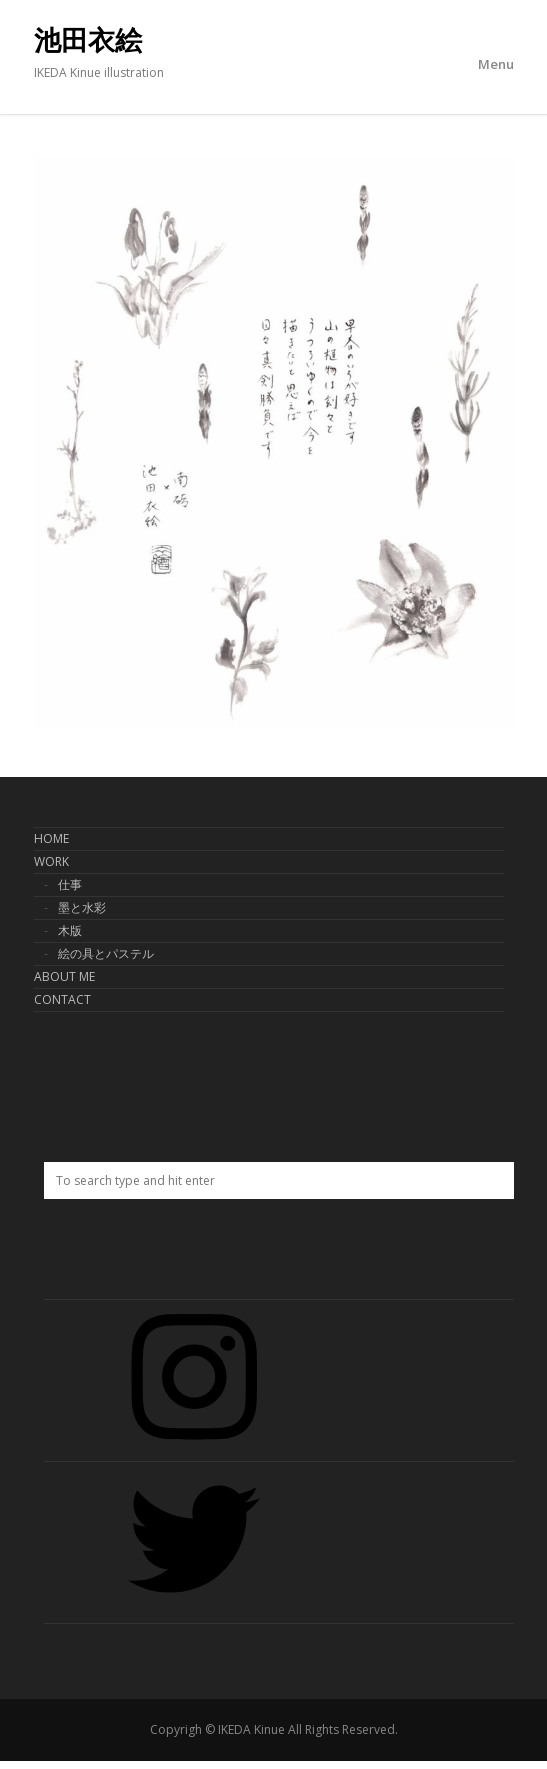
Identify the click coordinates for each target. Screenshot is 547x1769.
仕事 (70, 884)
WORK (51, 861)
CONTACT (62, 999)
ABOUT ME (64, 976)
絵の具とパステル (106, 953)
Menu (496, 64)
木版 (70, 930)
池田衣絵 (88, 41)
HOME (51, 838)
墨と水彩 (82, 907)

• • •

*DIRECTIONS:*
Reproduce exactly the line that contains "WORK (51, 861)" together with each line after it to the end of the entries; include no other lines.

*REPLY TO THE EXERCISE:*
WORK (51, 861)
CONTACT (62, 999)
ABOUT ME (64, 976)
絵の具とパステル (106, 953)
Menu (496, 64)
木版 (70, 930)
池田衣絵 (88, 41)
HOME (51, 838)
墨と水彩 (82, 907)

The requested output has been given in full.